Terrorizzata, si avvicinò a Mario e, con il suo piccolo dito indice tremolante gli indicò la finestrella.
“G...g...guarda fuori, ho tanta paura” bisbigliò a fatica Sara.
Mario guardò la nebbia, che si faceva sempre più densa come se qualcuno la stesse gonfiando, e si voltò di scatto verso Eleonora.
“Scusa...ma è normale che...”
La frase gli si troncò in bocca. Osservò Eleonora e, se un attimo prima avrebbe potuto innamorarsi di lei, ora desiderava solamente uscire da quella stanza ed allontanarsi da quella donna.
La giovane guida continuava a dimenare le mani nell’aria, le muoveva come se stesse invocando qualcosa o qualcuno e alzava e abbassava il viso lentamente. Le pupille si erano ingrossate e teneva gli occhi sempre spalancati, come se fosse una bambola di cera. Parlava di maghi e streghe, sacrifici umani, demoni che si nutrono di sangue e corpi lasciati a marcire, dopo averli scuoiati vivi. Farfugliava parole incomprensibili, accenni di istituzioni che non capivano il potere del castello, di ospedali psichiatrici, di una vendetta imminente e di favori particolari in cambio della libertà.
Sara, sempre più spaventata, strinse forte la mano a Mario e lui l’abbracciò sussurrandole : “Non ti preoccupare amore, andrà tutto bene vedrai, andrà tutto bene...”
Mario cercava con tutte le sue forze di fare coraggio a Sara, anche se aveva la sensazione di avere poche possibilità di andarsene da quel luogo oscuro. Ma non avrebbe mai immaginato ciò che stava per accadere.
Anche i giapponesi, solitamente abituati a qualsiasi situazione, smisero di fotografare e rimasero attoniti, ad osservare con terrore.

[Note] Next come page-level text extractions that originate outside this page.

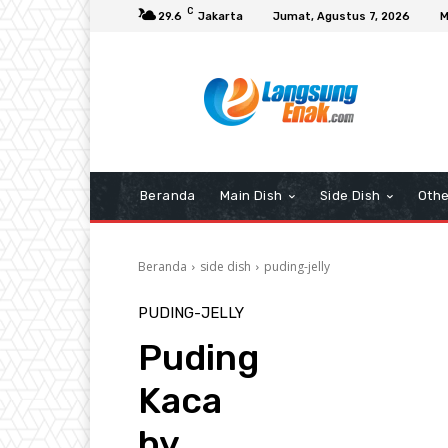
C
29.6
Jakarta
Jumat, Agustus 7, 2026
M
Beranda
Main Dish
Side Dish
Othe
Beranda
side dish
puding-jelly
PUDING-JELLY
Puding
Kaca
by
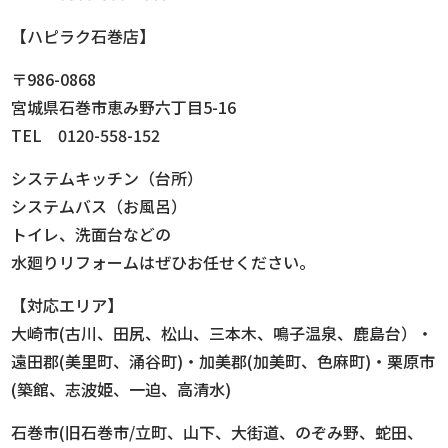
【ハピラク石巻店】
〒986-0868
宮城県石巻市恵み野六丁目5-16
TEL 0120-558-152
システムキッチン（台所）
システムバス（お風呂）
トイレ、洗面台などの
水廻りリフォームはぜひお任せください。
【対応エリア】
大崎市(古川、田尻、松山、三本木、鳴子温泉、鹿島台）・
遠田郡(美里町、涌谷町)・加美郡(加美町、色麻町)・栗原市
(築館、志波姫、一迫、高清水)
石巻市(旧石巻市/立町、山下、大街道、のぞみ野、蛇田、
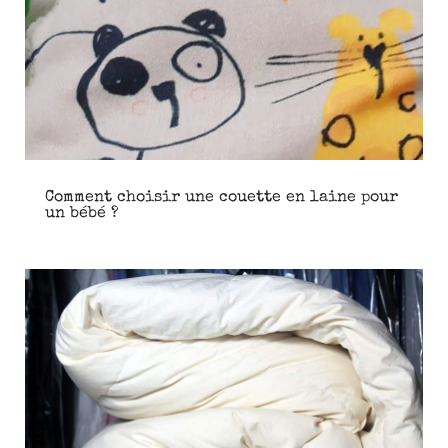
Comment choisir une couette en laine pour
un bébé ?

La nebbia iniziò ad entrare velocemente nella sala delle torture, come se fosse sospinta dal vento ed avvolse con la sua coltre tutta la grotta.
“Amore cosa sta succedendo ?” urlò Sara, che sentiva stretto a sé il corpo di Mario ma non riusciva più a scorgere il suo viso.
“Sono qui, con te, qualsiasi cosa accada” rispose con rassegnazione Mario. E chiuse gli occhi.
La sala delle torture era completamente immersa nella nebbia, si poteva solo scorgere a fatica la carrucola cigolante che pendeva solitaria dal soffitto.
Lo spettacolo nella piazza volgeva al termine e gli applausi, le grida gioiose dei bambini e il rumore delle fiamme scagliate dalle bocche degli artisti, coprivano gli urli agghiaccianti e agonizzanti che provenivano dai seminterrati del castello.
Allo scoccare della mezzanotte, la porticina in legno, che conduceva alla scala per raggiungere la sala delle torture, si chiuse, con un tonfo sordo, sprigionando polvere. La serratura venne chiusa con cura e una mano affusolata e abbronzata si mise in tasca l’enorme chiave in ferro battuto.
Un viso giovane, fresco e pulito, con un sorriso maligno, usciva soddisfatto dal castello.